▶ THE PROBLEM:
Your answer must be an exact copy of the entries below, with every picture removed.

▶ EXTRACTED MATERIAL:
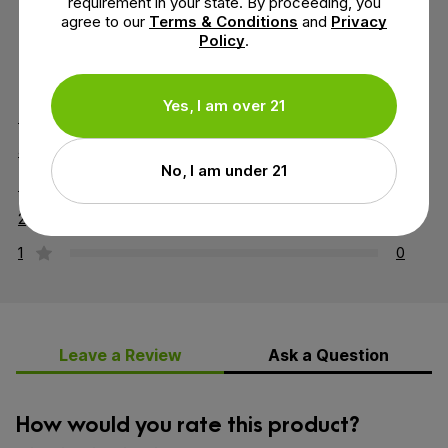
requirement in your state. By proceeding, you
agree to our
Terms & Conditions
and
Privacy
Policy
.
3.7 out of 5 stars
Yes, I am over 21
5
1
4
1
No, I am under 21
3
0
2
1
1
0
Leave a Review
Ask a Question
How would you rate this product?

▶ EXERCISE RESPONSE:
requirement in your state. By proceeding, you
agree to our
Terms & Conditions
and
Privacy
Policy
.
3.7 out of 5 stars
Yes, I am over 21
5
1
4
1
No, I am under 21
3
0
2
1
1
0
Leave a Review
Ask a Question
How would you rate this product?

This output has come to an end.